Charlotte Yonge's The Heir of Redclyffe sits, unread, on my shelf, one of the list of post-retirement must-reads. Not that I'm all that interested in the novel itself--it's third-rate, 19th century English fiction. Christian, too yet. What interests me about the novel is the fact that Abraham Kuyper dated his conversion to orthodox Christianity from the time he read it. Honestly, he did. "What my soul lived through at that time I have only later fully understood," he once wrote; "yet in that hour, from that very moment, I despised what I had formerly admired, and sought what I formerly held in no esteem."
There are as many conversion stories as there are conversions. None are totally alike, and I'm sure there is more to the Kuyper conversion than his once-upon-a-time picking up an obscure English novel. But for reasons known only to God, The Heir of Redclyffe, struck home to the heart like nothing else.

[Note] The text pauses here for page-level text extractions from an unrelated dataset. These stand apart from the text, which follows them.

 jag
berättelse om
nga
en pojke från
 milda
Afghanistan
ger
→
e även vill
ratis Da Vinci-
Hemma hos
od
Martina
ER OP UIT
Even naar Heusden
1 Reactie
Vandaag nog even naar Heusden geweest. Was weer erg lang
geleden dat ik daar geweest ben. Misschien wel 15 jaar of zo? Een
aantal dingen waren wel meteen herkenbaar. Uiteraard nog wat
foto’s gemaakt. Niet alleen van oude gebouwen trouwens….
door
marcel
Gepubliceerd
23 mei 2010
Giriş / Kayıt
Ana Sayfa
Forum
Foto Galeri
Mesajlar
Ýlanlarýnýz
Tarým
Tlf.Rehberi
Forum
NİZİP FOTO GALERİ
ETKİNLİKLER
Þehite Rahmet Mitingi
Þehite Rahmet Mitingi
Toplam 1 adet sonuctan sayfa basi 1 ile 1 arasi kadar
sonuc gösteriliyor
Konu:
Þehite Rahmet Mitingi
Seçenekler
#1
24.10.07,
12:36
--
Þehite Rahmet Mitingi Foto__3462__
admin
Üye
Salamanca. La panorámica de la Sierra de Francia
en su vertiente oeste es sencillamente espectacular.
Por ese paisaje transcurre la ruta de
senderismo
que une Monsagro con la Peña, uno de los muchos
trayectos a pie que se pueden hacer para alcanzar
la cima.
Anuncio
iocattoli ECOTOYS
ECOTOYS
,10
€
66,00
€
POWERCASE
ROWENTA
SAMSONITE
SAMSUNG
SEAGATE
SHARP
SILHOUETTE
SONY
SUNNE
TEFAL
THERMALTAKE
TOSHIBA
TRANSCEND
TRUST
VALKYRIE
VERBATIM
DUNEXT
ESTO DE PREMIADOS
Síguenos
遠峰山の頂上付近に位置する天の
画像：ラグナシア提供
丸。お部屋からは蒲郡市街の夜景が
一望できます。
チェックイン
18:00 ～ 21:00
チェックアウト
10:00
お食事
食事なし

I once met a Jewish woman in Toronto, who told me she was converted to Christianity by the witness of Tammy Faye Bakker, the emotional wife of the fallen TV preacher, a woman known by the bleary tracks created by her tears through wildly overdone mascara. As this woman told me about Tammy Faye, she rolled her eyes as if it was impossible even for her to understand it. There's no logic to the Holy Spirit.

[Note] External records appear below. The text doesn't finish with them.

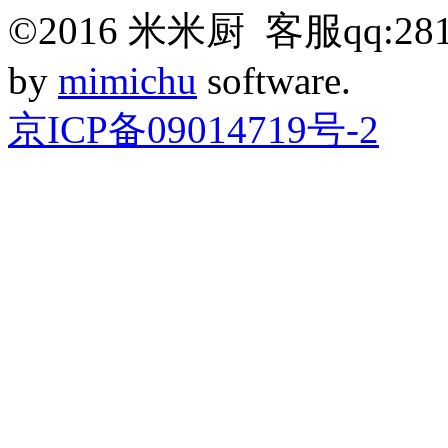
©
2016
米米厨 客服qq:281
by
mimichu
software.
京ICP备09014719号-2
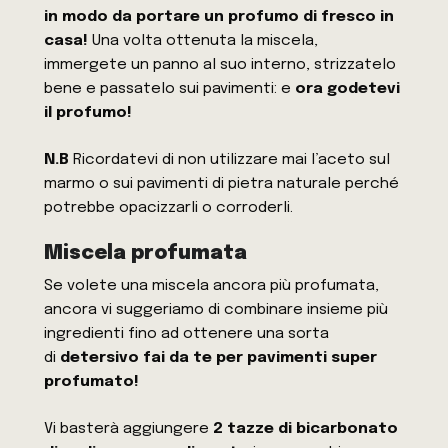
in modo da portare un profumo di fresco in
casa!
Una volta ottenuta la miscela,
immergete un panno al suo interno, strizzatelo
bene e passatelo sui pavimenti: e
ora godetevi
il profumo!
N.B
Ricordatevi di non utilizzare mai l’aceto sul
marmo o sui pavimenti di pietra naturale perché
potrebbe opacizzarli o corroderli.
Miscela profumata
Se volete una miscela ancora più profumata,
ancora vi suggeriamo di combinare insieme più
ingredienti fino ad ottenere una sorta
di
detersivo fai da te per pavimenti super
profumato!
Vi basterà aggiungere
2 tazze di bicarbonato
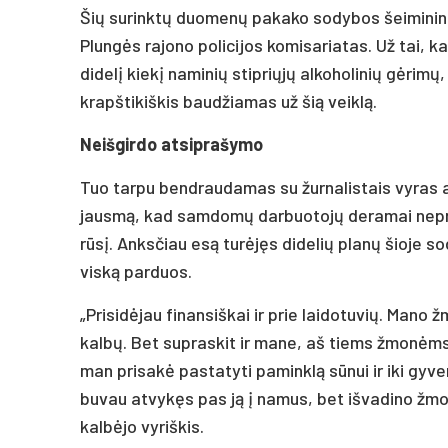
Šių surinktų duomenų pakako sodybos šeimininko 
Plungės rajono policijos komisariatas. Už tai, k
didelį kiekį naminių stipriųjų alkoholinių gėrimų
krapštikiškis baudžiamas už šią veiklą.
Neišgirdo atsiprašymo
Tuo tarpu bendraudamas su žurnalistais vyras api
jausmą, kad samdomų darbuotojų deramai nepriž
rūsį. Anksčiau esą turėjęs didelių planų šioje s
viską parduos.
„Prisidėjau finansiškai ir prie laidotuvių. Mano 
kalbų. Bet supraskit ir mane, aš tiems žmonėms 
man prisakė pastatyti paminklą sūnui ir iki gyve
buvau atvykęs pas ją į namus, bet išvadino žmog
kalbėjo vyriškis.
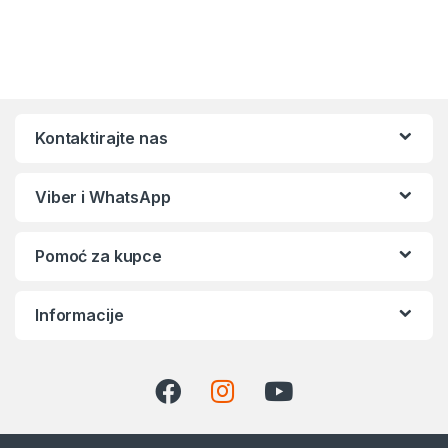
Kontaktirajte nas
Viber i WhatsApp
Pomoć za kupce
Informacije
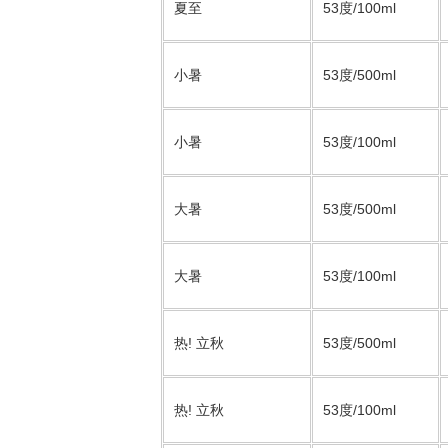
夏至
53度/100ml
小暑
53度/500ml
小暑
53度/100ml
大暑
53度/500ml
大暑
53度/100ml
热! 立秋
53度/500ml
热! 立秋
53度/100ml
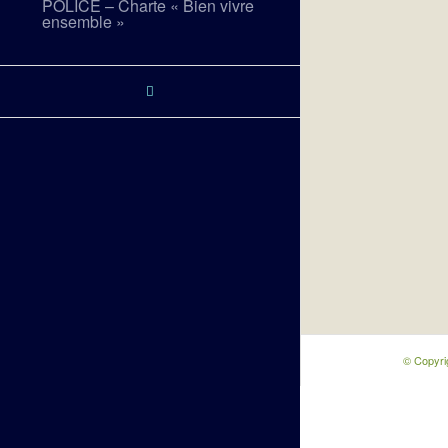
POLICE – Charte « Bien vivre
ensemble »
© Copyri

A man from Japan, a thug, a petty thief, was brought to Christ by listening to a Christian radio broadcast, the Back to God Hour, that happened to be on in his van, the vehicle he used to pull off his lousy heists. Middle of the night, it happened. I swear.
And yesterday I heard Lauren Winner, a bright and engaging speaker and writer, tell a chapel full of students that when she was a college student, her reading Jan Karon's Mitford novels were the key to bringing her to Jesus Christ, even though at the time she was devout and devoted, practicing her father's Jewish faith. Today she's not at all sure those novels are all that profound.

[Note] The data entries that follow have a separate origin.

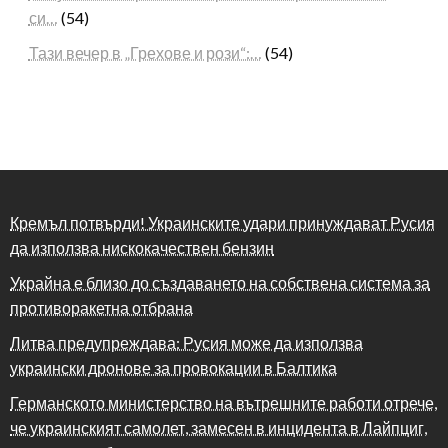
си…
(54)
Тази вечер в „Грехове и рози“:…
(54)
Кремъл потвърди! Украинските удари принуждават Русия
да използва нискокачествен бензин
Украйна е близо до създаването на собствена система за
противоракетна отбрана
Литва предупреждава: Русия може да използва
украински дронове за провокации в Балтика
Германското министерство на вътрешните работи отрече,
че украинският самолет, замесен в инцидента в Лайпциг,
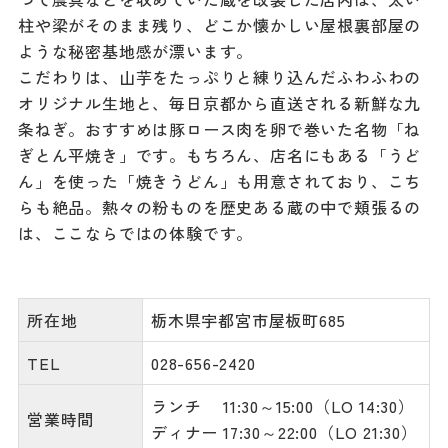
柱や梁がそのまま残り、どこか懐かしい屋根裏部屋の
ような秘密基地感が漂います。
こだわりは、山芋をたっぷりと練り込んだふわふわの
オリジナル生地と、毎日京都から直送される新鮮な九
条ねぎ。おすすめは豚ロース肉を卵で巻いた名物「ね
ぎとん平焼き」です。もちろん、店名にもある「うど
ん」を使った「焼きうどん」も用意されており、こち
らも絶品。熱々の粉ものを歴史ある蔵の中で頬張るの
は、ここならではの体験です。
所在地
栃木県宇都宮市屋板町685
TEL
028-656-2420
ランチ 11:30～15:00（LO 14:30）
営業時間
ディナー 17:30～22:00（LO 21:30）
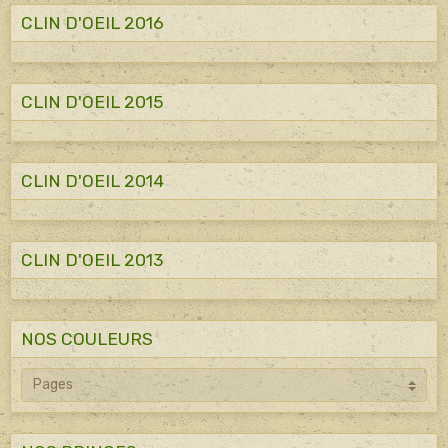
CLIN D'OEIL 2016
CLIN D'OEIL 2015
CLIN D'OEIL 2014
CLIN D'OEIL 2013
NOS COULEURS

I think the Holy Spirit him or herself is a more than a little zany. I can about imagine a conversation between two--maybe three--members of the trinity. "Now check out young Billy down there--poor guy's in need of grace. What'll we use this time?"
Immediately spare hands go up to divine mouths as all three break out in a furtive chuckle.
This morning I'm thankful for Jan Karon and Charlotte Yonge, and Tammy Faye Bakker. This morning I'm thankful for a Holy Spirit who absolutely won't let our finest human minds determine just what it is exactly that leads others to Christ.
We can't guess. We can't know. All we can do is give thanks.